Venezuela has been shaped by the Carribean, much more so than by the interior of the South American continent.

In order to understand Venezuela’s energy policy, one has to take a look at Venezuelas history. The country has been shaped by Spanish domination and Spanish colonial might played a central role in the Caribbean region, at the beginning of the Spanish colonial period in South America. With the construction of a settlement in Cumaná, Venezuelas history as a dominion of foreign powers began.

Even then, Venezuela’s resource wealth was important to the Spanish empire. To this day, foreign powers, the United States in particular, continue to shape the nation’s politics, and play an important role in the minds of Venezuelan leaders. In fact, one gets the feeling as of late that American energy policy encompasses the entire Caribbean Sea.

The history of crude oil in Venezuela is in some ways closely linked to social policies.

Of course, it was not obvious at that time that Venezuela had the largest untapped oil reserves in the world.

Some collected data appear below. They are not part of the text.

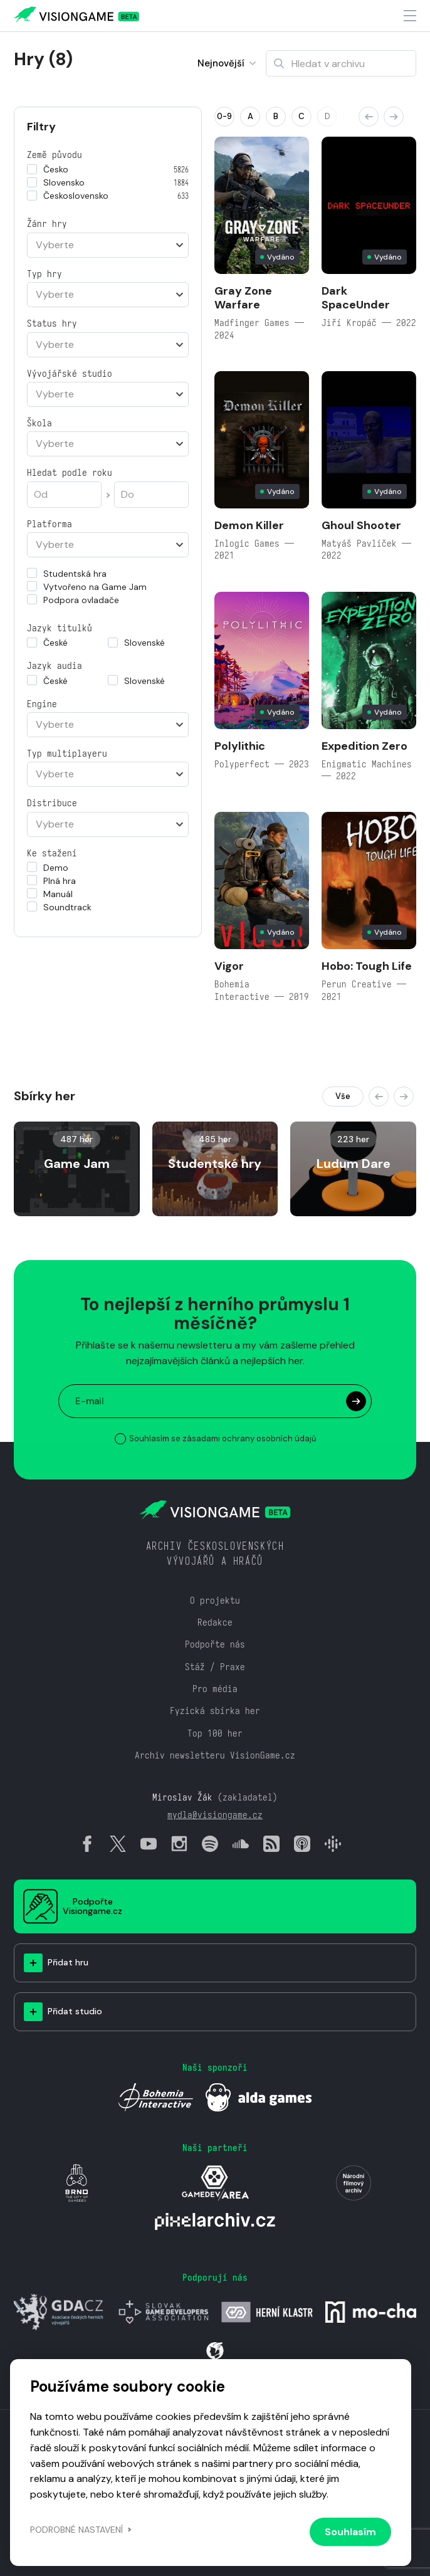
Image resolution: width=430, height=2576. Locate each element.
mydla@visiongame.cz (215, 1815)
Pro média (215, 1689)
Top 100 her (215, 1733)
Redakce (215, 1622)
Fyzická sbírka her (215, 1710)
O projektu (215, 1600)
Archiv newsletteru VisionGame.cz (215, 1755)
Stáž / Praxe (215, 1667)
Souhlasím (350, 2531)
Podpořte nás (215, 1644)
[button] (369, 117)
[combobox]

This is astonishing because we might be tempted to think that Saudi Arabia has the largest untapped but recoverable oil reserves. However, we must bear in mind that Venezuela produces far less oil than it could actually produce, due to the intervention of the government. After the intervention in privately run oil production companies, there was an outflow of capital and a loss of investment in Venezuelas technical infrastructure. In a way,

Venezuela has not fully recovered. The Venezuelan government was oriented towards the Cuban government, and for a very long time there has been a hearty cooperation between the two nations. Among other things, Venezuela supplied Cuba with crude oil, which meant that Venezuela exerted a certain degree of influence on Cuba. However, Cuba exerted some influence on Venezuela through humanitarian activities, as it send well-trained doctors to Venezuela to help Venezuela further improve the local health care system. At the supranational level, Venezuelan and Cuban leaders have agreed on many policy aspects.

What the Venezuelan government is doing with the profits from its oil exports.

The Venezuelan government has used part of its oil revenues to provide many social benefits. It appears this has now reached a critical juncture where its affordability is undermined. This is one of the main reasons why Venezuela is in a fiscal crisis, even though Venezuela is self-sufficient in energy terms and could finance itself through its oil exports. But it is precisely this self-sufficiency that has allowed a much larger degree of political non-alignment in a broader political context.

In geopolitical terms, the United States is the keyholder to the Caribbean Sea. It leverages its maritime supremacy, and – at least historically-speaking – has replaced the Spanish and British as the main geopolitical power in the Caribbean region. Venezuela, still one of the most important countries in the Americas, is independent and non-reliant to other nations in energy matters and is located on the southern edge of the Caribbean.